The Tyee’s writer, Vanessa Richards wrote, “In short, men come across as evolved, sexy and creative when they mix things up in the kitchen. But women seem stuck in Leave-it-to-Beaver-land when they step in front of the stove: domestic suckers who aren’t paying enough attention to their ambition or their libidos.” Yes, stepping away from the domestic duties and pushing for an equal responsibility in completing these tasks was necessary. Everyday I thank my foremothers for their actions. Attending a university, where men and women are treated equal – in an institutional sense – is not something I take lightly. I value the advances women before me made on my behalf and couldn’t imagine what my twenties would have been spent doing if I had been born seventy years earlier.

The strongest feminist I know, my grandmother, still cooks thanksgiving dinner every year. She taught me how to bake, and cook. She is no Julia Child, but she recognized the value of knowing how to make sourdough starter, and what a perfect cheese sauce can do in covering overcooked broccoli.

Michael Pollan, worldwide foodie superstar, said a brilliant thing when he came out with seven simple words: “Eat food. Not too much. Mostly plants.” Cooking isn’t about women’s liberation, cooking is about feeding oneself. It is sexy when a man can cook, is it not the same for a woman?

I have recently conquered my own fear of the kitchen, and after years of defending my right to sit in the living room and talk politics while my aunts and cousins would make a lavish meal, I realize that I am missing out. Proving myself to be as argumentative as my male relatives was not nearly as satisfying as reclaiming the grill from my Uncle and serving up some vegetarian delights. Hosting dinners for my friends is as satisfying some days as defending neo-liberal institutionalism to a small “c” conservative realist.

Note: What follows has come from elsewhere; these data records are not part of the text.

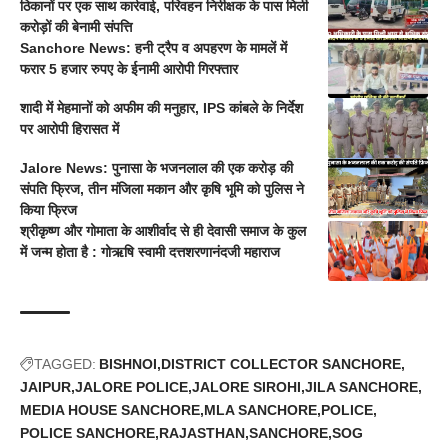
ठिकानों पर एक साथ कार्रवाई, परिवहन निरीक्षक के पास मिली
करोड़ों की बेनामी संपत्ति
Sanchore News: हनी ट्रैप व अपहरण के मामलें में
फरार 5 हजार रुपए के ईनामी आरोपी गिरफ्तार
शादी में मेहमानों को अफीम की मनुहार, IPS कांबले के निर्देश
पर आरोपी हिरासत में
Jalore News: पुनासा के भजनलाल की एक करोड़ की
संपति फ्रिज, तीन मंजिला मकान और कृषि भूमि को पुलिस ने
किया फ्रिज
श्रीकृष्ण और गोमाता के आशीर्वाद से ही देवासी समाज के कुल
में जन्म होता है : गोऋषि स्वामी दत्तशरणानंदजी महाराज
TAGGED:
BISHNOI
DISTRICT COLLECTOR SANCHORE
JAIPUR
JALORE POLICE
JALORE SIROHI
JILA SANCHORE
MEDIA HOUSE SANCHORE
MLA SANCHORE
POLICE
POLICE SANCHORE
RAJASTHAN
SANCHORE
SOG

There is great honour in being able to provide for oneself. There is nothing un-feminist about loving to cook or bake. Women’s liberation should not be threatened by a home cooked meal. Women’s rights are threatened by a lack of strong representation in our governments, by the continued battle for equal pay, and by the fight against the right for a woman to choose. Those are the battles we should still be fighting, but the battle of the kitchen should be an easy draw. Partnership’s work on respect and like any battleground, territory is hard fought for but once its won, it seems less important that it did before.

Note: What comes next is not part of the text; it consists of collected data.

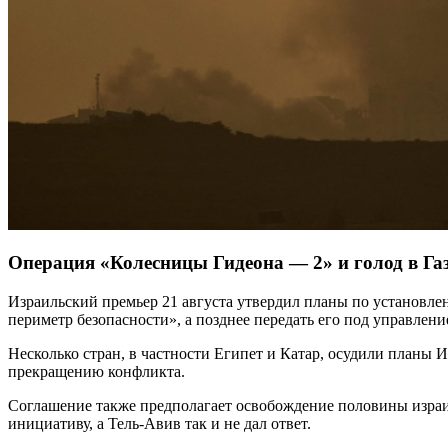
Операция «Колесницы Гидеона — 2» и голод в Га
Израильский премьер 21 августа утвердил планы по установле
периметр безопасности», а позднее передать его под управлени
Несколько стран, в частности Египет и Катар, осудили планы 
прекращению конфликта.
Соглашение также предполагает освобождение половины израи
инициативу, а Тель-Авив так и не дал ответ.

Yes, supermarkets have a bevy of pre-cooked, ready to heat and serve options at anyone’s disposal, but that is not how women were liberated. Those cheap and easy options are unhealthy and antisocial. Sharing and learning takes place through doing. How does a child learn how to cook if they only see pizza boxes and sushi take-out? My grandmother is as feminist as they come, the examples are many, but one thing she insisted on was family dinners: dinners that she cooked. We spent many hours in the kitchen helping, hindering, but most importantly learning. Stories were shared and wisdom was imparted to our young minds and I would say all four of her grandchildren are better off for it.

We can all create meals that are the envy of others. We all enjoy cooking and baking and feel no shame in coming home from our jobs, our classes, or our dates and rifling through the recipe box, looking for a way to relax and create something enjoyable.

Denying something so fundamental to life is not liberating, it is shackling. Who doesn’t enjoy eating? Why would a woman, or anyone, not acknowledge the simple goodness of home cooked food. It is healthier, is cheaper, most importantly, it is a simple way to regain an iota of control in this crazy, mixed-up world.

I would rather spend my time learning from, than fighting with a partner over who is going to cook that night’s dinner. I have no shame in bringing freshly baked muffins to a meeting, because it was done out of a desire for community, not a sense of expectancy.

Not everyone likes to cook, and thankfully the options to skate around that task are many, but for those who do, relish in your hobby. Women and men, if Nigella Lawson’s piecrust recipe is better than porn for you – and believe me, it is – then kick off those Birkenstocks, slip on an apron and make something fattening. It is more liberating than you think.